Portworx Container-Native CSI Driver for Nomad

An overview of Nomad CSI experiences to date for CSI plugin maintainers, community participants, and container orchestration platform users

Nomad CSI & Portworx

Nomad is a container orchestration platform similar to Kubernetes that is developed by HashiCorp. With the release of Nomad 1.1.0, support for the Container Storage Interface (CSI) is well underway. This version delivers support for two exciting new features: dynamic CSI volumes and snapshots. These features allow Nomad users to dynamically provision and snapshot volumes through any installed CSI spec-compliant plugins.

Portworx 2.8.0 and higher has first-class support for Nomad CSI with the Portworx CSI Driver. We have validated the following Portworx and Nomad features with Portworx 2.8.0 and Nomad 1.1.0:

• Creating and using dynamically provisioned volumes
• Registering and using pre-provisioned volumes
• Volume cloning & snapshots
• PX-Security
• PX sharedv4 volumes

Nomad CSI support is still in active development, and there are many new features on the roadmap.

Portworx CSI: Designed for any container orchestrator

The CSI spec was designed by the community to work for any container orchestrator (Kubernetes, Nomad, DCOS, etc.), but having a compliant spec for all orchestrators is only half the battle. It is up to the storage system to handle the intricacies of each orchestrator. The benefit of using a cloud-native CSI Driver like Portworx is that the underlying storage system behaves the same way for any container orchestration system. This is due to our common SDK server, which is used across all platforms.
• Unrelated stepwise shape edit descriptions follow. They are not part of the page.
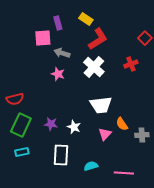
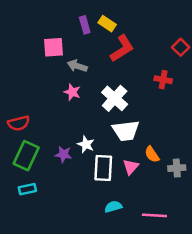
purple rectangle: (58, 23) -> (85, 25), moved
red cross: (131, 64) -> (163, 80), turned 32
white cross: (94, 67) -> (115, 98), moved
white star: (74, 127) -> (86, 144), moved
white rectangle: (61, 155) -> (103, 168), moved

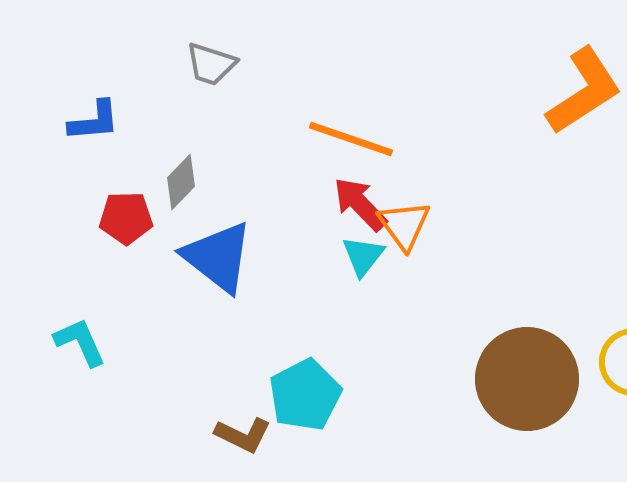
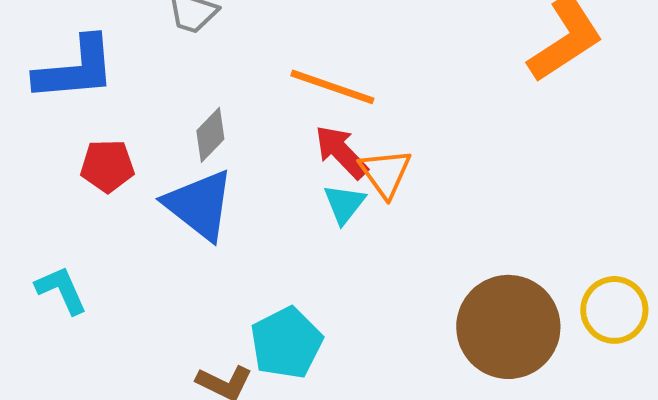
blue L-shape: (94, 121) -> (75, 69), size x1.6
gray diamond: (181, 182) -> (210, 135), moved

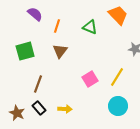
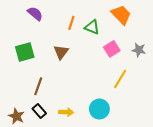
orange line: (57, 26) -> (71, 23), moved
pink square: (90, 79) -> (112, 49), moved
cyan circle: (118, 106) -> (99, 109), moved

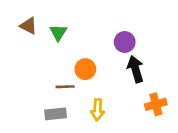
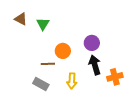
purple circle: (125, 42) -> (92, 43), moved
black arrow: (136, 69) -> (95, 65), moved
gray rectangle: (56, 114) -> (41, 84), turned 35

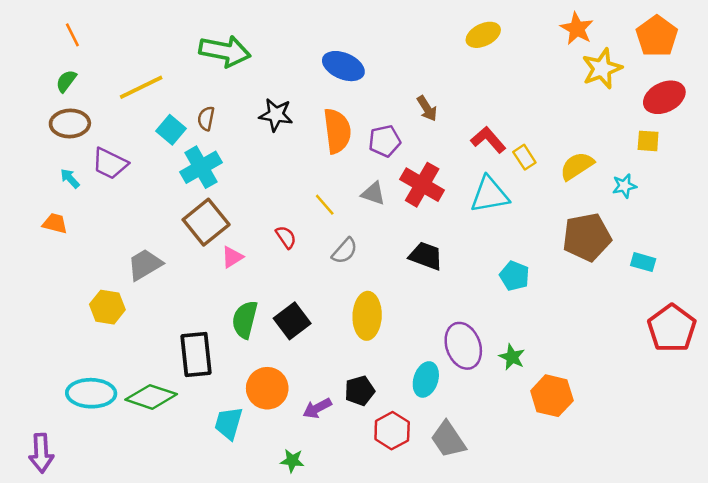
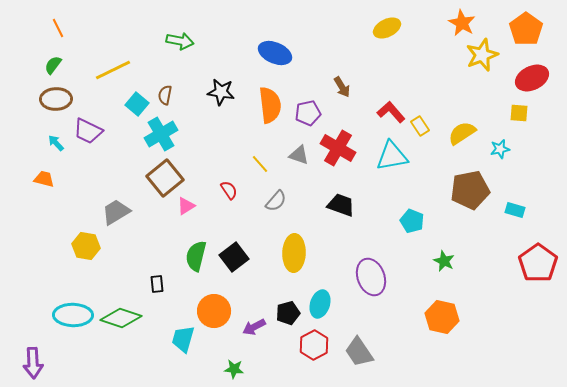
green arrow: (225, 51) -> (180, 41), size x0.7
black rectangle: (196, 355) -> (157, 284), size x0.5
green star: (512, 357) -> (444, 261), moved
cyan ellipse: (426, 379) -> (320, 304), moved

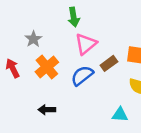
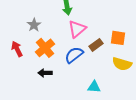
black arrow: (47, 110) -> (45, 73), moved
cyan triangle: (120, 115) -> (94, 87), moved

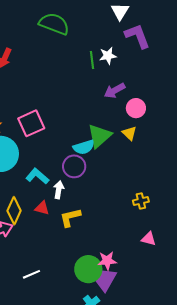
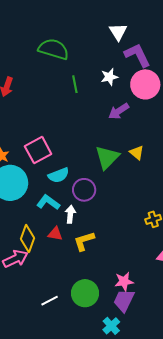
green line: (92, 60) -> (75, 84), moved
pink circle: (136, 108) -> (145, 84), moved, size x1.5
cyan semicircle: (84, 147) -> (59, 175), moved
green circle: (88, 269) -> (85, 293), moved

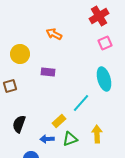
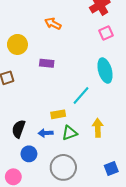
yellow rectangle: (59, 121) -> (58, 114), turned 32
black semicircle: (19, 124) -> (19, 129), moved

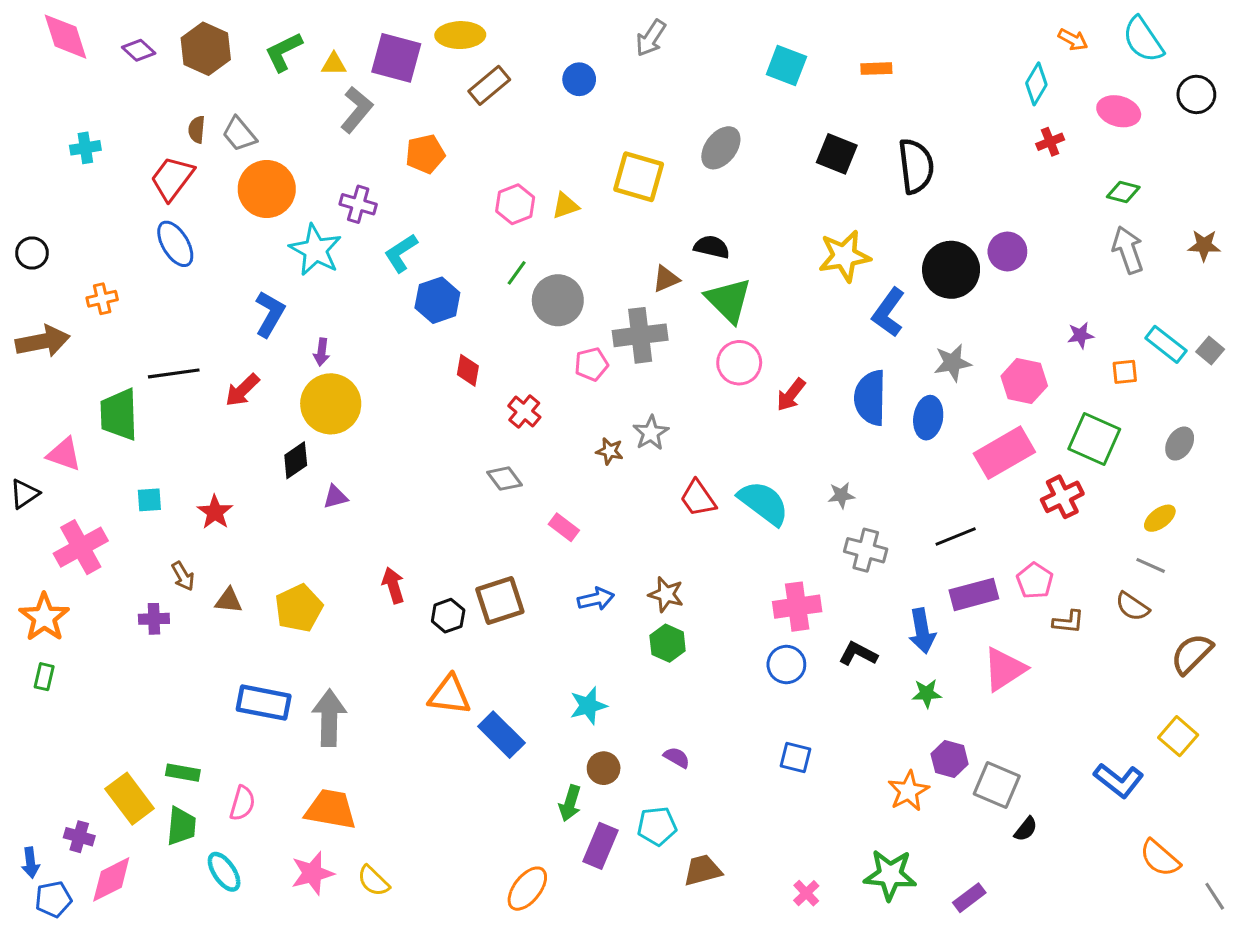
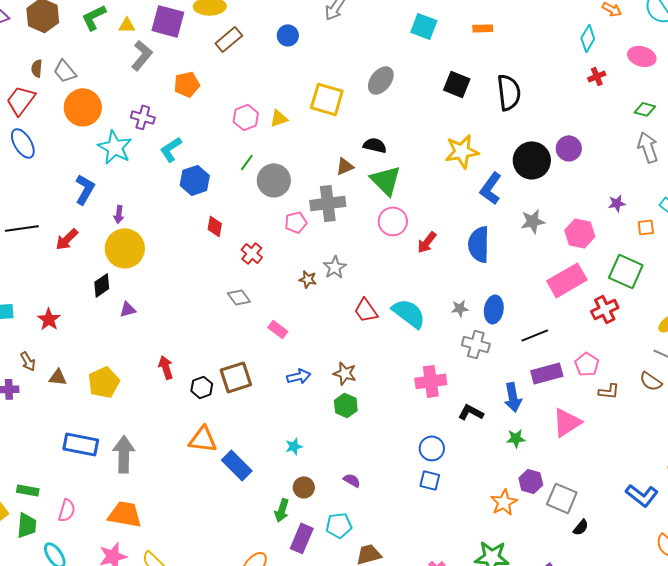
blue ellipse: (928, 418) -> (494, 309), moved
blue circle: (786, 665) -> (432, 448), moved
cyan star: (588, 706) -> (294, 446), size x0.7

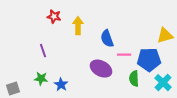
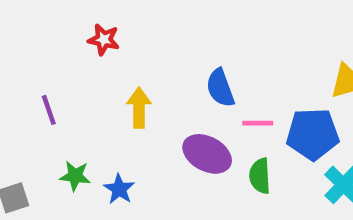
yellow arrow: (78, 26) -> (139, 108), moved
purple line: (43, 51) -> (49, 110), moved
green semicircle: (134, 79) -> (260, 176), moved

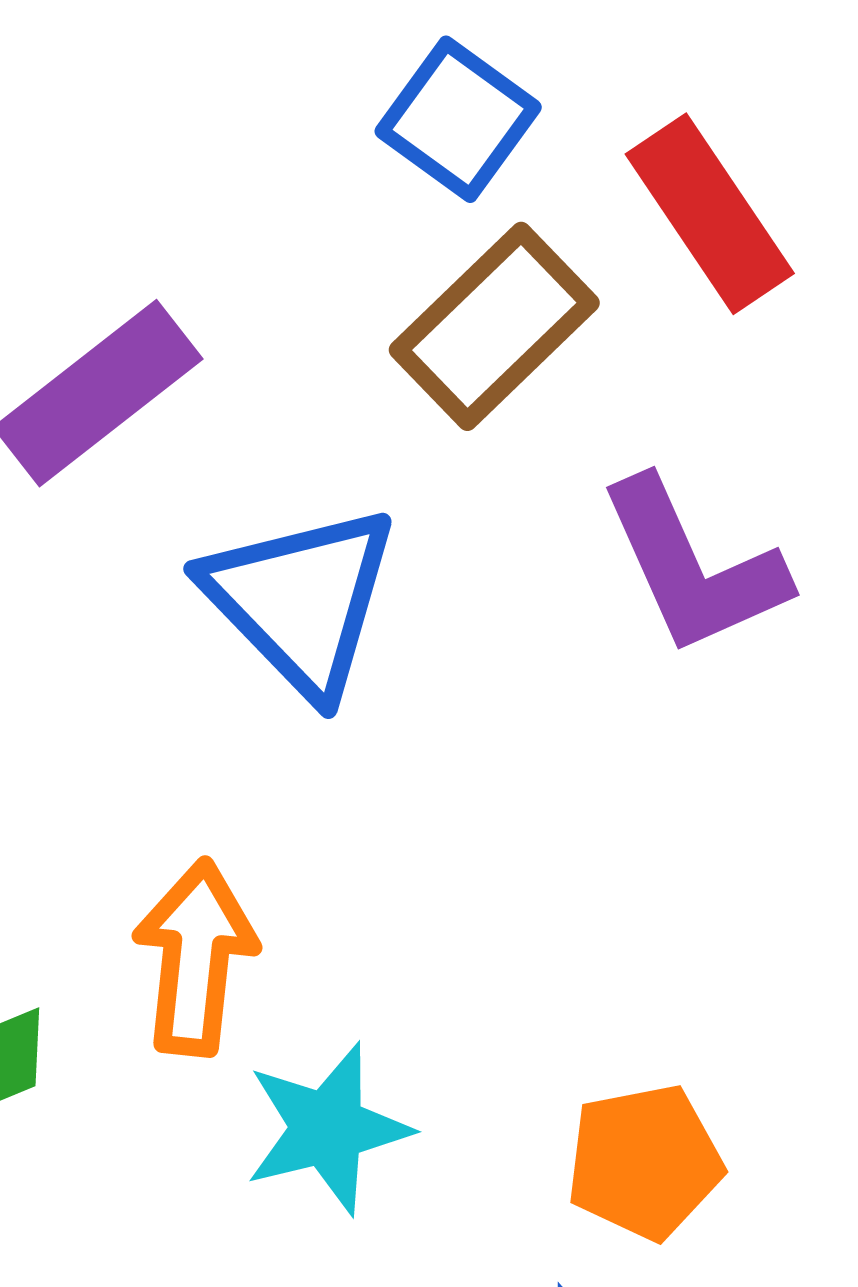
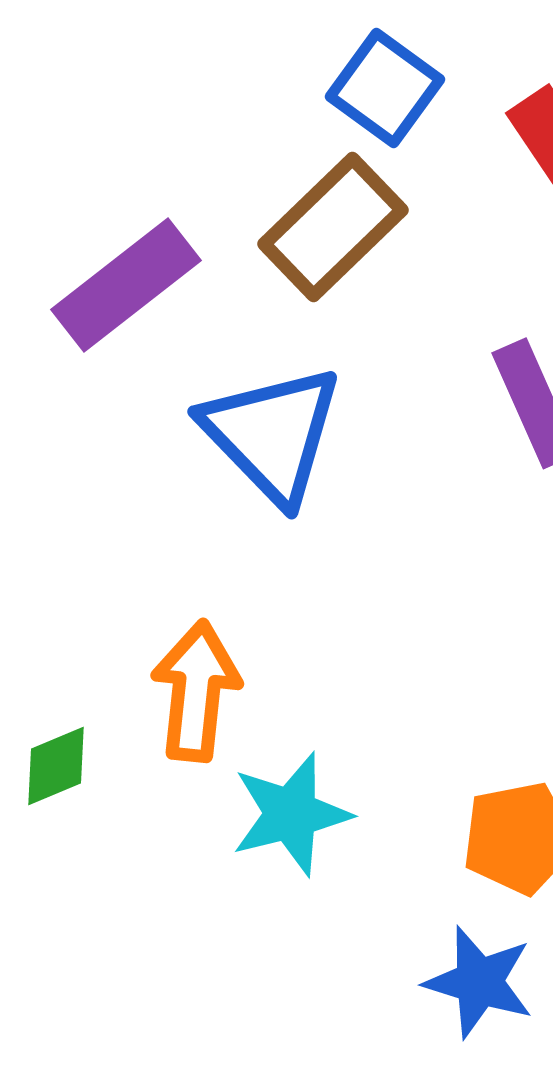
brown rectangle: (494, 326) -> (333, 227), moved

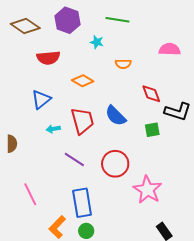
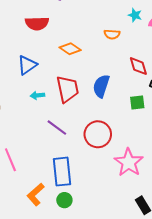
cyan star: (97, 42) -> (135, 15), moved
blue semicircle: (116, 116) -> (101, 86), turned 60

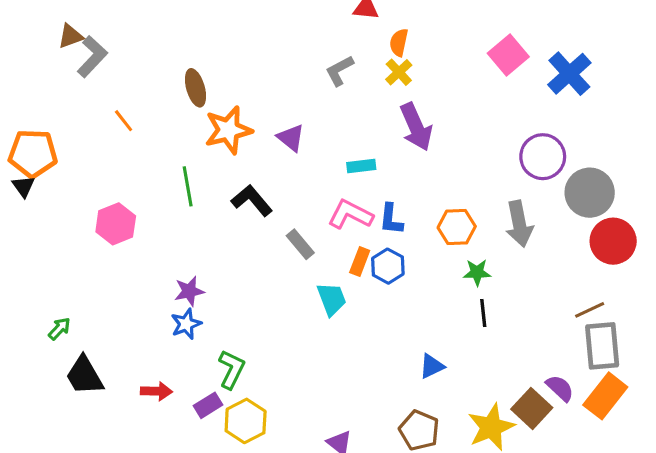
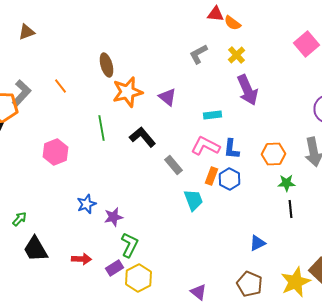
orange semicircle: (399, 42) -> (232, 23), moved, turned -66
gray L-shape: (92, 57) -> (22, 93), moved
purple star: (189, 291) -> (114, 217), moved
blue star: (186, 324) -> (86, 204), moved

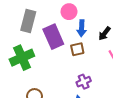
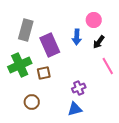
pink circle: (69, 12) -> (94, 20), moved
brown square: (77, 49) -> (44, 73), moved

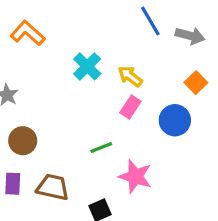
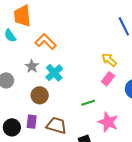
orange L-shape: (28, 33) -> (46, 42), moved
cyan cross: (87, 66) -> (54, 73), moved

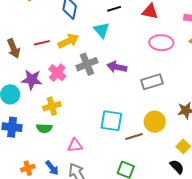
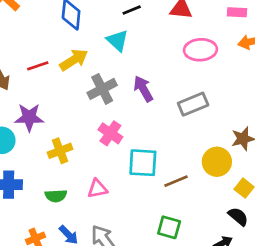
purple arrow: (117, 67) -> (143, 89), turned 54
pink cross: (57, 73) -> (110, 133), moved
yellow circle: (155, 122) -> (217, 162), moved
green semicircle: (44, 128) -> (56, 196), moved
pink triangle: (75, 145) -> (97, 189), moved

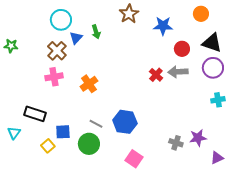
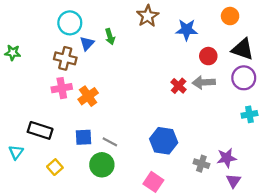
brown cross: (57, 51) -> (65, 58), turned -30
orange cross: (89, 84) -> (88, 96), moved
blue hexagon: (125, 122) -> (164, 141), moved
blue square: (63, 132) -> (84, 137), moved
purple triangle: (217, 158) -> (233, 181), moved, turned -32

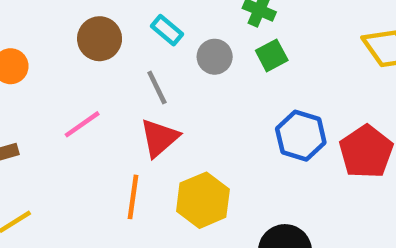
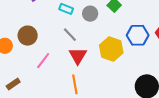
brown circle: (100, 39) -> (28, 36), moved
yellow hexagon: (203, 200) -> (111, 49), moved

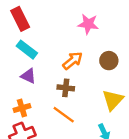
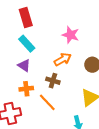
pink star: (88, 24) -> (71, 35), moved
orange cross: (22, 108) -> (26, 89), moved

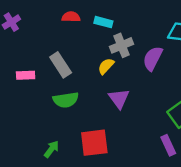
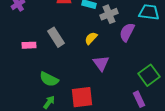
gray cross: (122, 45) -> (109, 14), moved
green semicircle: (66, 100) -> (49, 79), moved, turned 36

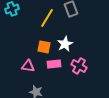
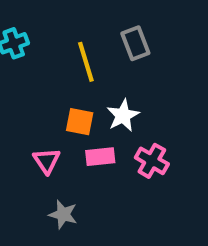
yellow line: (47, 18) -> (86, 62), turned -48
pink triangle: (28, 66) -> (47, 161), turned 48

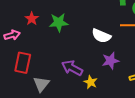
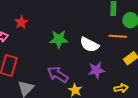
green star: (59, 22) -> (59, 39), moved

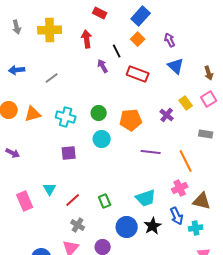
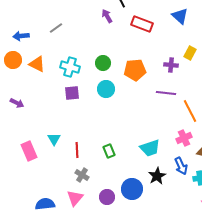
blue arrow: (17, 70) -> (21, 36), moved
yellow rectangle: (186, 103) -> (190, 53), turned 64
orange triangle: (33, 114) -> (37, 64), turned 42
purple cross: (167, 115) -> (171, 65), turned -32
purple line: (151, 152) -> (166, 93), moved
purple square: (69, 153) -> (72, 93), moved
red line: (73, 200) -> (77, 150), turned -49
blue circle: (127, 227) -> (132, 189), moved

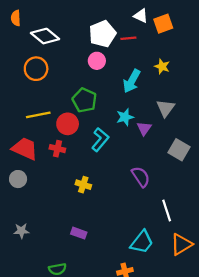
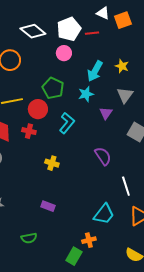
white diamond: (45, 36) -> (33, 31), moved
yellow star: (162, 66) -> (122, 66), moved
cyan star: (125, 117) -> (86, 94), moved

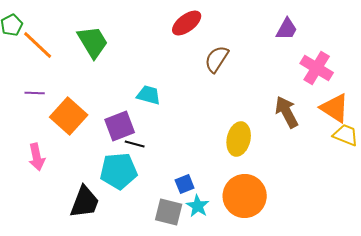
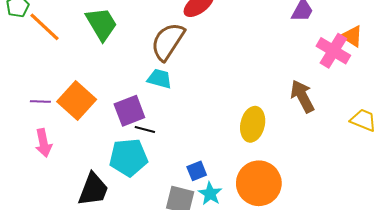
brown semicircle: (217, 59) -> (168, 41), moved, size x1.4
purple line: (35, 93) -> (40, 101), moved
orange triangle: (335, 108) -> (352, 36), moved, size x0.7

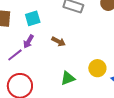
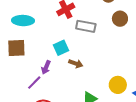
cyan square: (33, 18) -> (61, 48), moved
This SDK server supports authorization and authentication, and it can be interacted with from outside of the container orchestrator, allowing DevOps teams to even further customize their containerized stateful workloads with scripts.

We put this architecture to the test when adding support for Nomad CSI in Portworx 2.8.0. With only a few configurations and initialization changes, we were able to quickly extend support within our CSI driver from Kubernetes to Nomad as well. This is a testament not only to our storage system but also to the commitment of the CSI community to provide a common specification that truly works for any container orchestrator and storage plugin.

Nomad CSI driver installation

With Nomad, CSI plugins are easy to install and have first-class support as part of the Nomad job specification. The following describes an example of how simple it is to add a job with CSI in Nomad:

csi_plugin {
  id        = "portworx"
  type      = "monolith"
  mount_dir = "/var/lib/osd/csi"
}

This may come as a surprise to Kubernetes CSI storage administrators, who are used to installing several CSI sidecars and a handful of other configuration objects to get CSI running. Nomad took a monolithic approach to CSI, which makes installation and understanding the architecture far easier. This approach, of course, has its downsides: monolithic release cycles, a single large CSI codebase, and a single point of failure per node. We will see which approach ends up stronger in the end once Nomad CSI matures to the same feature parity as Kubernetes. Full installation documentation for the Portworx CSI driver can be found at our docs site.

Stateful storage with Nomad CSI

CSI driver volumes can be dynamically provisioned through Nomad with a simple volume create command. Various storage parameters—such as the volume access mode, size, name, and much more—can all be set through the volume specification in a .hcl file. Below is an example volume specification for creating a 1GiB volume that allows single-node read and writes access:

id           = "volume-1"
name         = "database"
type         = "csi"
plugin_id    = "portworx"
capacity_min = "1G"
capacity_max = "1G"
capability {
  access_mode     = "single-node-reader-only"
  attachment_mode = "file-system"
}
capability {
  access_mode     = "single-node-writer"
  attachment_mode = "file-system"
}

The above Nomad CSI volume specification can be used to create a new CSI volume. The following command will take the specification, forward it to the desired CSI driver, and create a volume on the storage system backed by the CSI driver.

nomad volume create volume.hcl

Nomad community

While adding Portworx CSI support for Nomad, we found a few gaps in the ecosystem that limited some features of Portworx Security. Specifically, PX-Security depends highly on the container orchestrator to manage secrets for the CSI driver. These secrets contain user authentication information for the Portworx cluster and must be provided by the container orchestrator to authorize volume management. Portworx assisted with the implementation of this for a few CSI requests in Kubernetes and is now doing the same with Nomad.

So far, we have worked with HashiCorp to enable snapshot creation to pull secrets from the secrets provided during volume creation, and we have implemented the option to provide secrets to the Nomad list snapshots request. In addition, we’ve also fixed a few other minor bugs and docs issues. We look forward to continuing participation in the Nomad community!

How can you contribute to Nomad or CSI?

The CSI community meets monthly to discuss a variety of topics. Typically, the team will go over proposals for additions to the CSI spec. To learn more about participating in the CSI community, check out the CSI community repository. To contribute to Nomad, follow the development instructions in the Nomad repository.

Our experience working in these communities has been very positive and welcoming, and we highly encourage participation in them if you would like a new feature added to Nomad or CSI!